EXERCISE OBJECTIVE: Go through the data below and copy it exactly, skipping every picture.

(Collected data)
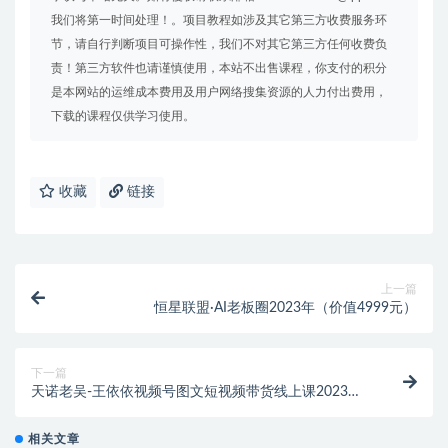
我们将第一时间处理！。项目教程如涉及其它第三方收费服务环
节，请自行判断项目可操作性，我们不对其它第三方任何收费负
责！第三方软件也请谨慎使用，本站不出售课程，你支付的积分
是本网站的运维成本费用及用户网络搜集资源的人力付出费用，
下载的课程仅供学习使用。
收藏
链接
上一篇
恒星联盟·AI老板圈2023年（价值4999元）
下一篇
天诺老吴-王依依视频号图文短视频带货线上课2023年
（价值980元）
相关文章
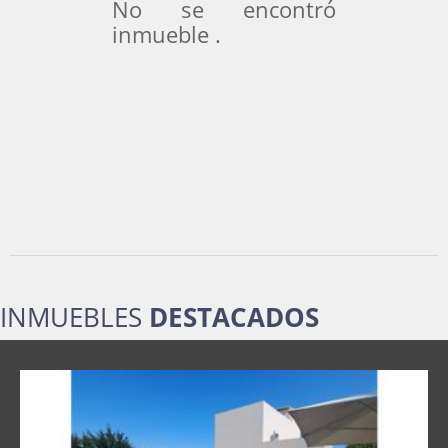
No se encontró
inmueble .
INMUEBLES
DESTACADOS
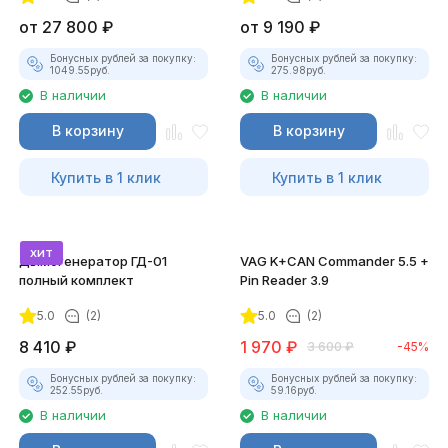
от
27 800
₽
от
9 190
₽
Бонусных рублей за покупку:
Бонусных рублей за покупку:
1049.55
руб.
275.98
руб.
В наличии
В наличии
В корзину
В корзину
Купить в 1 клик
Купить в 1 клик
хит
Дымогенератор ГД-01
VAG K+CAN Commander 5.5 +
полный комплект
Pin Reader 3.9
5.0
(2)
5.0
(2)
8 410
₽
1 970
₽
3 600
₽
-45%
Бонусных рублей за покупку:
Бонусных рублей за покупку:
252.55
руб.
59.16
руб.
В наличии
В наличии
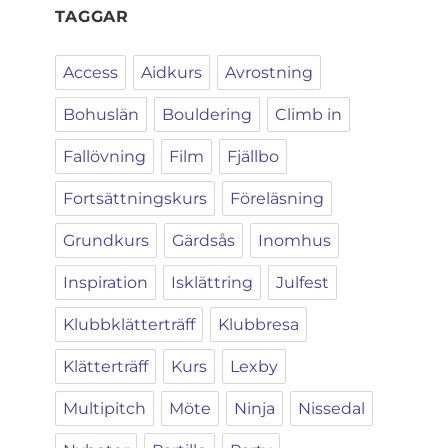
TAGGAR
Access
Aidkurs
Avrostning
Bohuslän
Bouldering
Climb in
Fallövning
Film
Fjällbo
Fortsättningskurs
Föreläsning
Grundkurs
Gärdsås
Inomhus
Inspiration
Isklättring
Julfest
Klubbklätterträff
Klubbresa
Klätterträff
Kurs
Lexby
Multipitch
Möte
Ninja
Nissedal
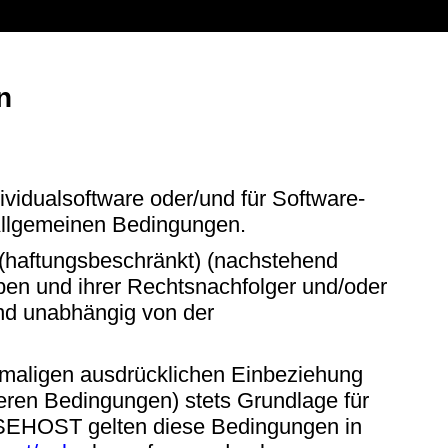
n
vidualsoftware oder/und für Software-
Allgemeinen Bedingungen.
haftungsbeschränkt) (nachstehend
ben und ihrer Rechtsnachfolger und/oder
nd unabhängig von der
hmaligen ausdrücklichen Einbeziehung
ren Bedingungen) stets Grundlage für
ISEHOST gelten diese Bedingungen in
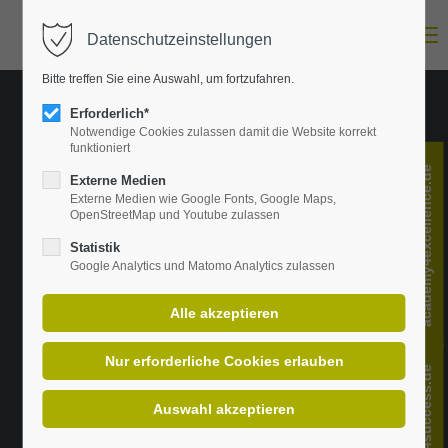
Menu
Datenschutzeinstellungen
Login
Bitte treffen Sie eine Auswahl, um fortzufahren.
E-Mail-Adresse
Erforderlich*
Notwendige Cookies zulassen damit die Website korrekt
funktioniert
academy4excellence.de
Passwort
Externe Medien
Externe Medien wie Google Fonts, Google Maps,
OpenStreetMap und Youtube zulassen
Statistik
Anmelden
Google Analytics und Matomo Analytics zulassen
Register
|
Lost your password?
Support
change4success.de
Lorem ipsum dolor sit amet:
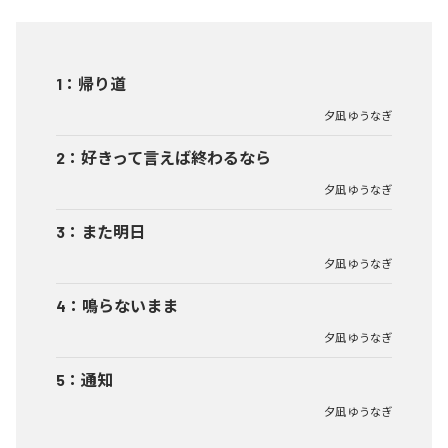
1
：
帰り道
夕凪 ゆうなぎ
2
：
好きって言えば終わるなら
夕凪 ゆうなぎ
3
：
また明日
夕凪 ゆうなぎ
4
：
鳴らないまま
夕凪 ゆうなぎ
5
：
通知
夕凪 ゆうなぎ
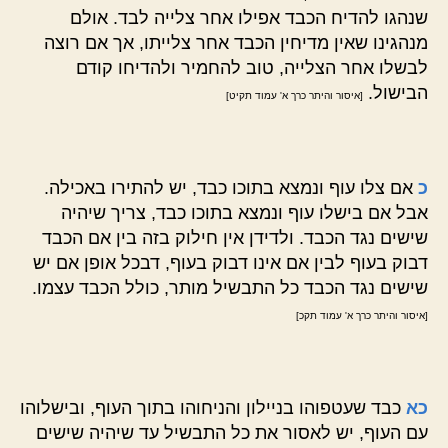
שנהגו להדיח הכבד אפילו אחר צלייה לבד. אולם
מנהגינו שאין מדיחין הכבד אחר צלייתו, אך אם רוצה
לבשלו אחר הצלייה, טוב להחמיר ולהדיחו קודם
הבישול.
[איסור והיתר כרך א' עמוד תקיט]
כ
אם צלו עוף ונמצא בתוכו כבד, יש להתירו באכילה.
אבל אם בישלו עוף ונמצא בתוכו כבד, צריך שיהיה
שישים נגד הכבד. ולדידן אין חילוק בזה בין אם הכבד
דבוק בעוף לבין אם אינו דבוק בעוף, דבכל אופן אם יש
שישים נגד הכבד כל התבשיל מותר, כולל הכבד עצמו.
[איסור והיתר כרך א' עמוד תקכ]
כא
כבד שעטפוהו בניילון והניחוהו בתוך העוף, ובישלוהו
עם העוף, יש לאסור את כל התבשיל עד שיהיה שישים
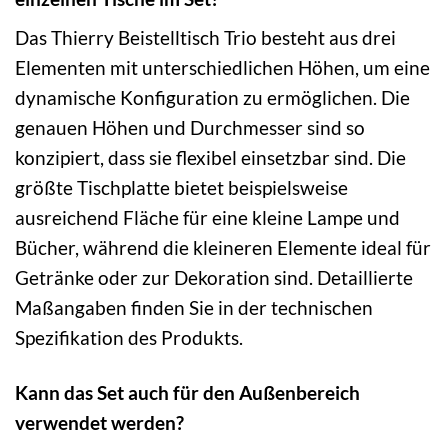
Das Thierry Beistelltisch Trio besteht aus drei
Elementen mit unterschiedlichen Höhen, um eine
dynamische Konfiguration zu ermöglichen. Die
genauen Höhen und Durchmesser sind so
konzipiert, dass sie flexibel einsetzbar sind. Die
größte Tischplatte bietet beispielsweise
ausreichend Fläche für eine kleine Lampe und
Bücher, während die kleineren Elemente ideal für
Getränke oder zur Dekoration sind. Detaillierte
Maßangaben finden Sie in der technischen
Spezifikation des Produkts.
Kann das Set auch für den Außenbereich
verwendet werden?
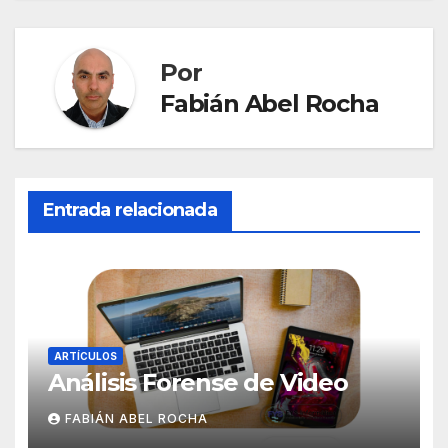
entradas
Por
Fabián Abel Rocha
Entrada relacionada
ARTÍCULOS
Análisis Forense de Video
FABIÁN ABEL ROCHA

RESPONSE TO THE TASK:
我们将第一时间处理！。项目教程如涉及其它第三方收费服务环
节，请自行判断项目可操作性，我们不对其它第三方任何收费负
责！第三方软件也请谨慎使用，本站不出售课程，你支付的积分
是本网站的运维成本费用及用户网络搜集资源的人力付出费用，
下载的课程仅供学习使用。
收藏
链接
上一篇
恒星联盟·AI老板圈2023年（价值4999元）
下一篇
天诺老吴-王依依视频号图文短视频带货线上课2023年
（价值980元）
相关文章
No se encontró
inmueble .
INMUEBLES
DESTACADOS
от
27 800
₽
от
9 190
₽
Бонусных рублей за покупку:
Бонусных рублей за покупку:
1049.55
руб.
275.98
руб.
В наличии
В наличии
В корзину
В корзину
Купить в 1 клик
Купить в 1 клик
хит
Дымогенератор ГД-01
VAG K+CAN Commander 5.5 +
полный комплект
Pin Reader 3.9
5.0
(2)
5.0
(2)
8 410
₽
1 970
₽
3 600
₽
-45%
Бонусных рублей за покупку:
Бонусных рублей за покупку:
252.55
руб.
59.16
руб.
В наличии
В наличии
TAGGAR
Access
Aidkurs
Avrostning
Bohuslän
Bouldering
Climb in
Fallövning
Film
Fjällbo
Fortsättningskurs
Föreläsning
Grundkurs
Gärdsås
Inomhus
Inspiration
Isklättring
Julfest
Klubbklätterträff
Klubbresa
Klätterträff
Kurs
Lexby
Multipitch
Möte
Ninja
Nissedal
n
vidualsoftware oder/und für Software-
Allgemeinen Bedingungen.
haftungsbeschränkt) (nachstehend
ben und ihrer Rechtsnachfolger und/oder
nd unabhängig von der
hmaligen ausdrücklichen Einbeziehung
ren Bedingungen) stets Grundlage für
ISEHOST gelten diese Bedingungen in
Menu
Datenschutzeinstellungen
Login
Bitte treffen Sie eine Auswahl, um fortzufahren.
E-Mail-Adresse
Erforderlich*
Notwendige Cookies zulassen damit die Website korrekt
funktioniert
academy4excellence.de
Passwort
Externe Medien
Externe Medien wie Google Fonts, Google Maps,
OpenStreetMap und Youtube zulassen
Statistik
Anmelden
Google Analytics und Matomo Analytics zulassen
Register
|
Lost your password?
Support
change4success.de
Lorem ipsum dolor sit amet:
1
：
帰り道
夕凪 ゆうなぎ
2
：
好きって言えば終わるなら
夕凪 ゆうなぎ
3
：
また明日
夕凪 ゆうなぎ
4
：
鳴らないまま
夕凪 ゆうなぎ
5
：
通知
夕凪 ゆうなぎ
שנהגו להדיח הכבד אפילו אחר צלייה לבד. אולם
מנהגינו שאין מדיחין הכבד אחר צלייתו, אך אם רוצה
לבשלו אחר הצלייה, טוב להחמיר ולהדיחו קודם
הבישול.
[איסור והיתר כרך א' עמוד תקיט]
כ
אם צלו עוף ונמצא בתוכו כבד, יש להתירו באכילה.
אבל אם בישלו עוף ונמצא בתוכו כבד, צריך שיהיה
שישים נגד הכבד. ולדידן אין חילוק בזה בין אם הכבד
דבוק בעוף לבין אם אינו דבוק בעוף, דבכל אופן אם יש
שישים נגד הכבד כל התבשיל מותר, כולל הכבד עצמו.
[איסור והיתר כרך א' עמוד תקכ]
כא
כבד שעטפוהו בניילון והניחוהו בתוך העוף, ובישלוהו
עם העוף, יש לאסור את כל התבשיל עד שיהיה שישים
Das Thierry Beistelltisch Trio besteht aus drei
Elementen mit unterschiedlichen Höhen, um eine
dynamische Konfiguration zu ermöglichen. Die
genauen Höhen und Durchmesser sind so
konzipiert, dass sie flexibel einsetzbar sind. Die
größte Tischplatte bietet beispielsweise
ausreichend Fläche für eine kleine Lampe und
Bücher, während die kleineren Elemente ideal für
Getränke oder zur Dekoration sind. Detaillierte
Maßangaben finden Sie in der technischen
Spezifikation des Produkts.
Kann das Set auch für den Außenbereich
verwendet werden?
entradas
Por
Fabián Abel Rocha
Entrada relacionada
ARTÍCULOS
Análisis Forense de Video
FABIÁN ABEL ROCHA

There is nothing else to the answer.